Can you see a Dirty South/Southern Fried music movement blending all the cliches of country and hip hop together to make one big empty musical statement about truck drivin’ playas who slam dunk hoes and love their dogs? I would pay to see that.

But I’m getting ranty. Suffice it to say Top Dog won’t be invited to speak at any NOW conventions any time soon. Top Dog, if you had at least put this album cover in, say, outer space, it wouldn’t be so cringe inducing. Then at least the viewer would be completely bewildered even as you were scratching your head at the whole disrespect to women thing. Confusion is sex.

WTF Album Covers: Wrong On So Many Levels

This installment of WTF Album covers is brought to you by racism, bad taste, and misguided youth. We present you three eyeball-searing album covers that beggar logic and make us seriously reconsider whether music is a good thing or not. “Do you like music?” Well, WE do, but the people who made these album covers clearly DO NOT.

This particular series was discovered at the COMPLETELY awesome site Glorify The Turd, which as far as website names go is one of the greatest in history. Normally we try to avoid sourcing images like this, but Glorify The Turd has some of the most truly obscure and brain-jerkingly horrific album covers that we couldn’t resist paying tribute to them here with these three starting with a quartet of truly misguided born-again metalers.

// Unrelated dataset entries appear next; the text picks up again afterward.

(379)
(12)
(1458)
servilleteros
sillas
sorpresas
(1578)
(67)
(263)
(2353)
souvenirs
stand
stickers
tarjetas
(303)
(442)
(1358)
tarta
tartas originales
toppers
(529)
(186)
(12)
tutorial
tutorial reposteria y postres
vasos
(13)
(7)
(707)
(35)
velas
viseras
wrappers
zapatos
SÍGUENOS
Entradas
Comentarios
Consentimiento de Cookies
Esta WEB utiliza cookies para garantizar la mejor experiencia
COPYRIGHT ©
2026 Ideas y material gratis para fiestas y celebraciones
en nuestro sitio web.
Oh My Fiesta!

The fine print there at the bottom reads, “This album is dedicated to those who have not yet received the Lord Jesus Christ as their Savior. We’re Coming.” Oh dear. One thing this bunch of born-again Klangmeisters does have going for it is a bit of rare multi-culturalism.  But the hairdos and stage clothes have GOT to go. These lads have been shopping for their gear at Forever 21, as evidenced by the polka-dot dude here on the bottom right. Nice one, man–raid your little sister’s wardrobe AND tell me about Jesus.

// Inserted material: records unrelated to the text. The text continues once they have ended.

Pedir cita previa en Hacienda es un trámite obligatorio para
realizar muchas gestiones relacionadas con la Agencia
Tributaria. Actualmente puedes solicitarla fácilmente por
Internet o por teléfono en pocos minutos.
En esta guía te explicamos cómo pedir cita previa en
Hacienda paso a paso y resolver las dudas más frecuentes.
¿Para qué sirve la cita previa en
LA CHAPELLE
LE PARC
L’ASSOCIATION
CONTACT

Next, a move in the opposite direction. These gents aren’t into JESUS…they want to go a bit further SOUTH:

Um…res ipsa loquitor.

Your attention might not be directed to the bottom half of this album cover, but you’ll discover the REAL HORROR of it once you detect the bobbing head. OK, I’ll be the first to say it (maybe not). If our society is going to evolve past its racial tension problems, we have to progress to the point where we are either not afraid or or hurt by at all of the N-word or any other slur or nickname, or NOBODY GETS TO SAY THEM EVER. It’s one or the other, folks.